Veteran Activists Campaign for Biden’s Immigration Reform

WASHINGTON (AP) —
Migrants deported from the U.S. walk toward Mexico at Paso del Norte International Border Bridge. (Reuters/Jose Luis Gonzalez)

Immigrant rights activists energized by a new Democratic administration and majorities on Capitol Hill are gearing up for a fresh political battle to push through a proposed bill from President Joe Biden that would open a pathway to citizenship for up to 11 million people.

The multimillion-dollar campaign was launched Monday by national groups including United We Dream and the United Farm Workers Foundation.

“We are home,” a young woman’s voice declares in the first video spot showing immigrants in essential jobs such as cleaning and health care. “Home, even when they say we don’t belong.”

The effort is a longshot. Immigration remains a third rail dividing Republicans and Democrats in the U.S. and opponents of the measure have pledged to fight it. Although Democrats now account for 50 of 100 senators, with a deciding vote by Vice President Kamala Harris, the bill will need at least 60 votes to pass.
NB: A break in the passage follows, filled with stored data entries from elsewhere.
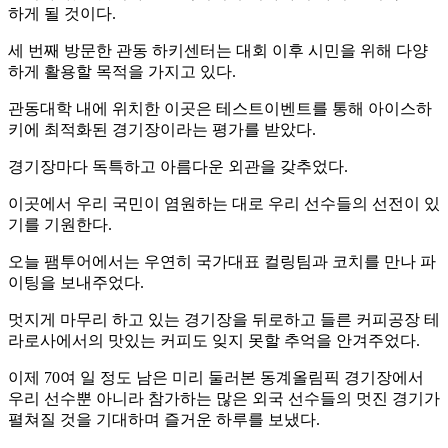
하게 될 것이다.
세 번째 방문한 관동 하키센터는 대회 이후 시민을 위해 다양
하게 활용할 목적을 가지고 있다.
관동대학 내에 위치한 이곳은 테스트이벤트를 통해 아이스하
키에 최적화된 경기장이라는 평가를 받았다.
경기장마다 독특하고 아름다운 외관을 갖추었다.
이곳에서 우리 국민이 염원하는 대로 우리 선수들의 선전이 있
기를 기원한다.
오늘 팸투어에서는 우연히 국가대표 컬링팀과 코치를 만나 파
이팅을 보내주었다.
멋지게 마무리 하고 있는 경기장을 뒤로하고 들른 커피공장 테
라로사에서의 맛있는 커피도 잊지 못할 추억을 안겨주었다.
이제 70여 일 정도 남은 미리 둘러본 동계올림픽 경기장에서
우리 선수뿐 아니라 참가하는 많은 외국 선수들의 멋진 경기가
펼쳐질 것을 기대하며 즐거운 하루를 보냈다.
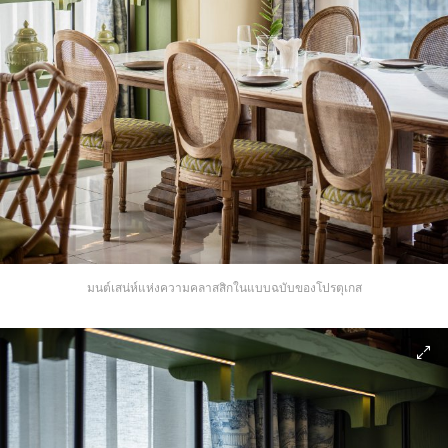
มนต์เสน่ห์แห่งความคลาสสิกในแบบฉบับของโปรตุเกส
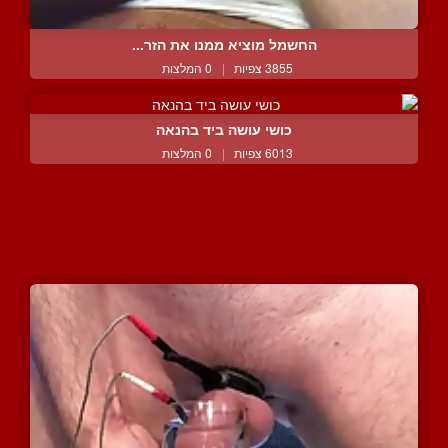
החשמל מוציא ממנו את הזר...
3855 צפיות
|
0 המלצות
כושי עושה ביד בהנאה
6013 צפיות
|
0 המלצות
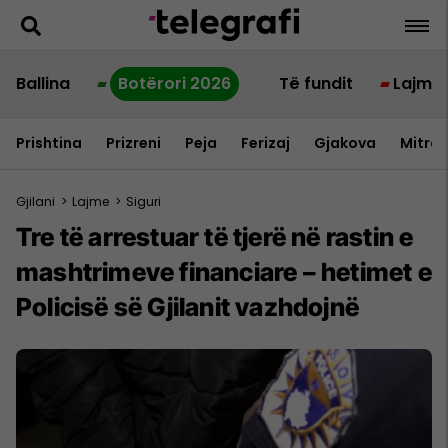
Ballina
Botërori 2026
Të fundit
Lajme
Prishtina
Prizreni
Peja
Ferizaj
Gjakova
Mitrov
Gjilani
>
Lajme
>
Siguri
Tre të arrestuar të tjerë në rastin e
mashtrimeve financiare – hetimet e
Policisë së Gjilanit vazhdojnë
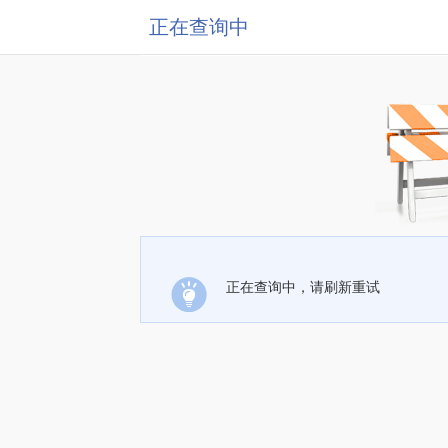
正在查询中
正在查询中，请刷新重试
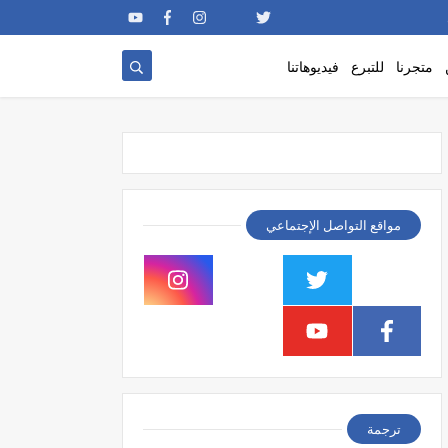
متجرنا
للتبرع
فيديوهاتنا
مواقع التواصل الإجتماعي
ترجمة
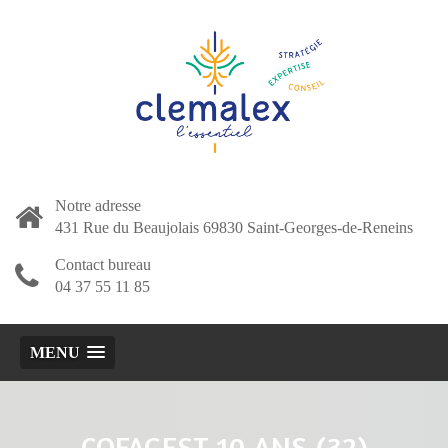
Notre adresse
431 Rue du Beaujolais 69830 Saint-Georges-de-Reneins
Contact bureau
04 37 55 11 85
MENU
COFAGEST 10 ANS (32)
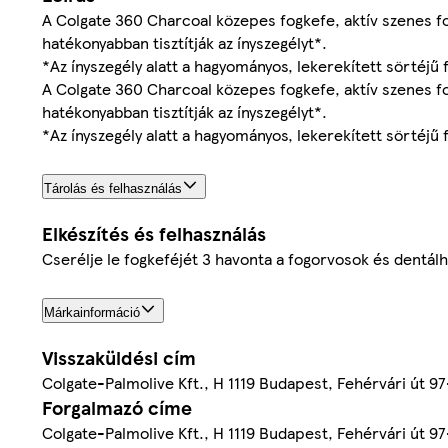
A Colgate 360 Charcoal közepes fogkefe, aktív szenes fo
hatékonyabban tisztítják az ínyszegélyt*.
*Az ínyszegély alatt a hagyományos, lekerekített sörtéjű
A Colgate 360 Charcoal közepes fogkefe, aktív szenes fo
hatékonyabban tisztítják az ínyszegélyt*.
*Az ínyszegély alatt a hagyományos, lekerekített sörtéjű
Tárolás és felhasználás
Elkészítés és felhasználás
Cserélje le fogkeféjét 3 havonta a fogorvosok és dentál
Márkainformáció
Visszaküldési cím
Colgate-Palmolive Kft., H 1119 Budapest, Fehérvári út 9
Forgalmazó címe
Colgate-Palmolive Kft., H 1119 Budapest, Fehérvári út 9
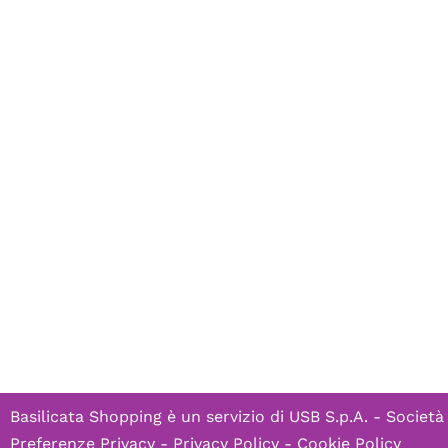
Basilicata Shopping è un servizio di
USB S.p.A. - Società
Preferenze Privacy
-
Privacy Policy
-
Cookie Policy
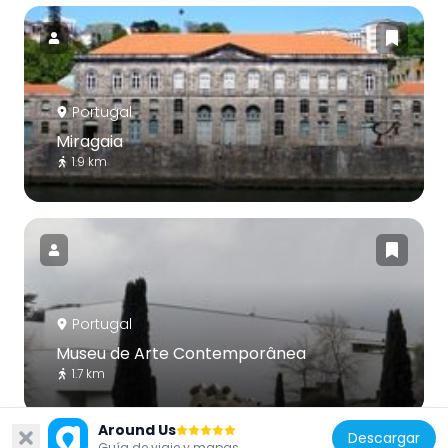
Portugal
Miragaia
1.9 km
Portugal
Museu de Arte Contemporânea
1.7 km
Around Us
Descargar
Guía de viaje y mapas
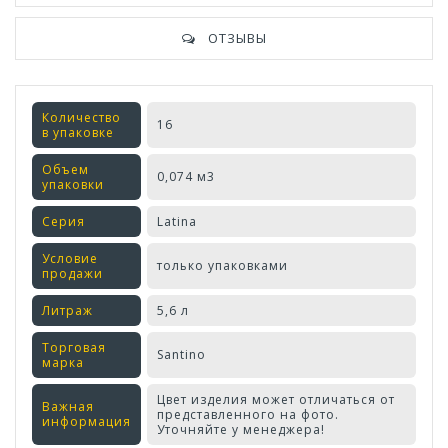
ОТЗЫВЫ
Количество
16
в упаковке
Объем
0,074 м3
упаковки
Серия
Latina
Условие
только упаковками
продажи
Литраж
5,6 л
Торговая
Santino
марка
Цвет изделия может отличаться от
Важная
представленного на фото.
информация
Уточняйте у менеджера!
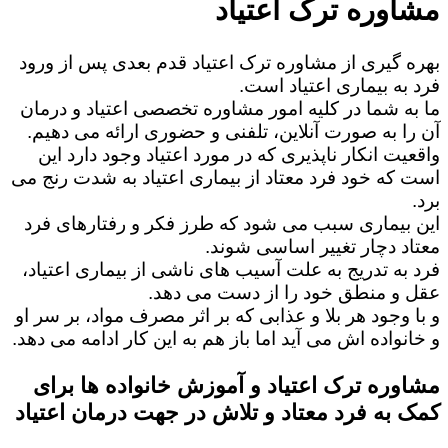
مشاوره ترک اعتیاد
بهره گیری از مشاوره ترک اعتیاد قدم بعدی پس از ورود
فرد به بیماری اعتیاد است.
ما به شما در کلیه امور مشاوره تخصصی اعتیاد و درمان
آن را به صورت آنلاین، تلفنی و حضوری ارائه می دهیم.
واقعیت انکار ناپذیری که در مورد اعتیاد وجود دارد این
است که خود فرد معتاد از بیماری اعتیاد به شدت رنج می
برد.
این بیماری سبب می شود که طرز فکر و رفتارهای فرد
معتاد دچار تغییر اساسی شوند.
فرد به تدریج به علت آسیب های ناشی از بیماری اعتیاد،
عقل و منطق خود را از دست می دهد.
و با وجود هر بلا و عذابی که بر اثر مصرف مواد، بر سر او
و خانواده اش می آید اما باز هم به این کار ادامه می دهد.
مشاوره ترک اعتیاد و آموزش خانواده ها برای
کمک به فرد معتاد و تلاش در جهت درمان اعتیاد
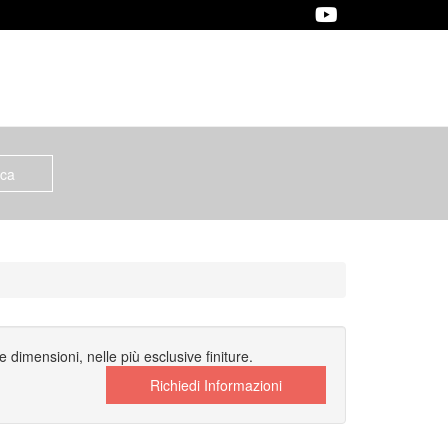
 dimensioni, nelle più esclusive finiture.
Richiedi Informazioni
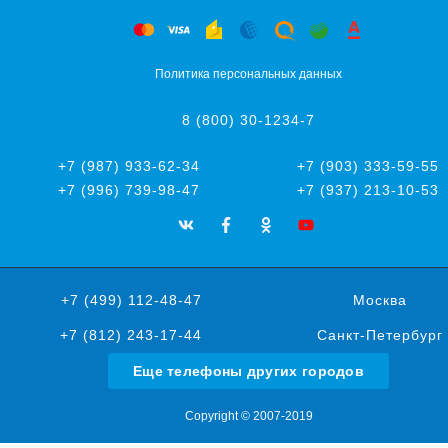
Политика персональных данных
8 (800) 30-1234-7
+7 (987) 933-62-34
+7 (903) 333-59-55
+7 (996) 739-98-47
+7 (937) 213-10-53
+7 (499) 112-48-47
Москва
+7 (812) 243-17-44
Санкт-Петербург
Еще телефоны других городов
Copyright © 2007-2019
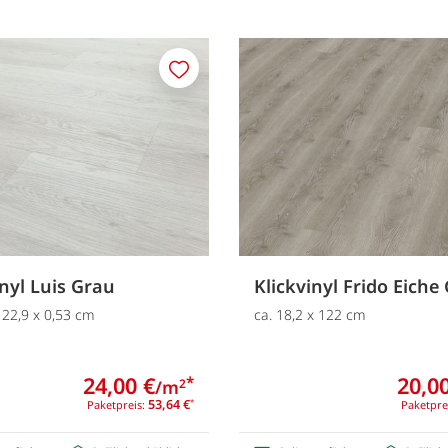
Merken
inyl Luis Grau
Klickvinyl Frido Eiche
 22,9 x 0,53 cm
ca. 18,2 x 122 cm
24,00 €
20,00
*
/m
2
53,64 €
Paketpreis:
*
Paketpre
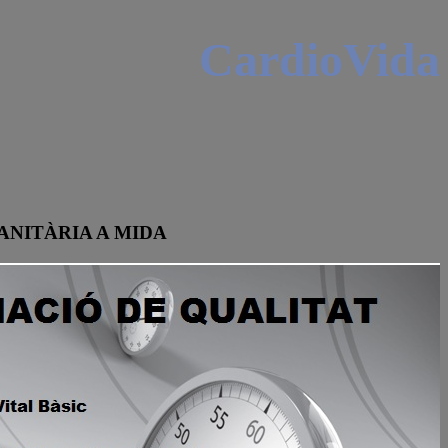
CardioVida
ANITÀRIA A MIDA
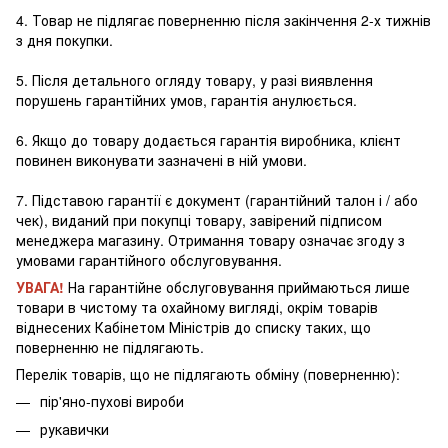
4. Товар не підлягає поверненню після закінчення 2-х тижнів
з дня покупки.
5. Після детального огляду товару, у разі виявлення
порушень гарантійних умов, гарантія анулюється.
6. Якщо до товару додається гарантія виробника, клієнт
повинен виконувати зазначені в ній умови.
7. Підставою гарантії є документ (гарантійний талон і / або
чек), виданий при покупці товару, завірений підписом
менеджера магазину. Отримання товару означає згоду з
умовами гарантійного обслуговування.
УВАГА!
На гарантійне обслуговування приймаються лише
товари в чистому та охайному вигляді, окрім товарів
віднесених Кабінетом Міністрів до списку таких, що
поверненню не підлягають.
Перелік товарів, що не підлягають обміну (поверненню):
пір'яно-пухові вироби
рукавички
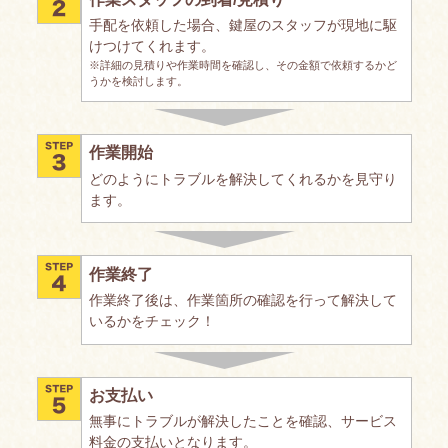
手配を依頼した場合、鍵屋のスタッフが現地に駆
けつけてくれます。
※詳細の見積りや作業時間を確認し、その金額で依頼するかど
うかを検討します。
作業開始
どのようにトラブルを解決してくれるかを見守り
ます。
作業終了
作業終了後は、作業箇所の確認を行って解決して
いるかをチェック！
お支払い
無事にトラブルが解決したことを確認、サービス
料金の支払いとなります。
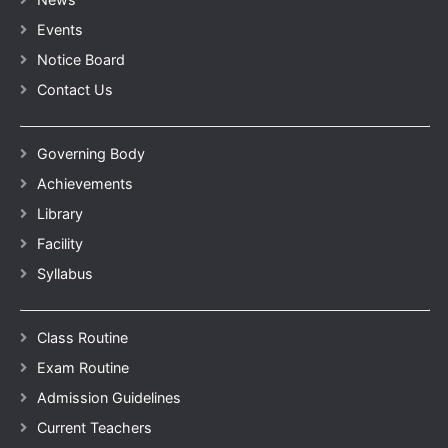
Events
Notice Board
Contact Us
Governing Body
Achievements
Library
Facility
Syllabus
Class Routine
Exam Routine
Admission Guidelines
Current Teachers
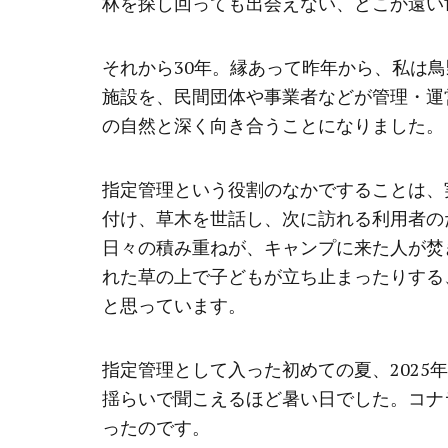
林を探し回っても出会えない、どこか遠い
それから30年。縁あって昨年から、私は
施設を、民間団体や事業者などが管理・運
の自然と深く向き合うことになりました。
指定管理という役割のなかですることは、
付け、草木を世話し、次に訪れる利用者の
日々の積み重ねが、キャンプに来た人が焚
れた草の上で子どもが立ち止まったりする
と思っています。
指定管理として入った初めての夏、2025
揺らいで聞こえるほど暑い日でした。コナ
ったのです。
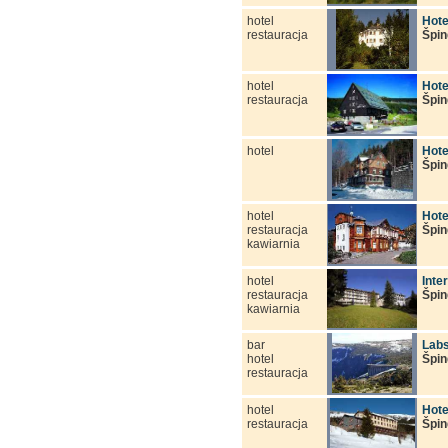
hotel
Hote
restauracja
Špin
hotel
Hote
restauracja
Špin
hotel
Hote
Špin
hotel
Hote
restauracja
Špin
kawiarnia
hotel
Inte
restauracja
Špin
kawiarnia
bar
Lab
hotel
Špin
restauracja
hotel
Hot
restauracja
Špin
The effort offers hope to immigrants like Daniela Murguía, a University of Washington graduate who lives in the Seattle suburb of Renton. Murguía’s family brought her here from Mexico in 2008 when she was 11 and she has no legal status or protections. She recently raised millions of dollars in coronavirus pandemic aid for immigrants living in the U.S. illegally and lobbied to include such help in the state budget.

Under Biden’s bill, most people like Murguía would wait eight years for citizenship, but those enrolled in the Delayed Action for Childhood Arrivals program, or DACA; those with temporary protective status after fleeing violence-wracked countries; and farm workers would wait three years. The bill includes protections for other kinds of immigrants.

Opponents note that President Ronald Reagan’s 1986 amnesty for nearly 3 million immigrants was followed by a flood of new arrivals. But immigration enforcement has expanded greatly since, and Biden’s proposal calls for more technology at land crossings, airports and seaports even as he halts construction of former President Donald Trump’s signature border wall.

NumbersUSA Deputy Director Chris Chmielenski suggested Biden may feel beholden to activists who helped elect him. The group favors reduced immigration.

“I think it has zero chance of passing,” he said.

But the activists have changing public opinion on their side.

Seven in 10 voters said they preferred offering immigrants in the U.S. illegally a chance to apply for legal status, compared with about 3 in 10 who thought they should be deported to their birth country, according to AP VoteCast. The November survey of more than 110,000 voters showed 9 in 10 Biden voters and about half of Trump voters favored creating a way for people to legalize their status.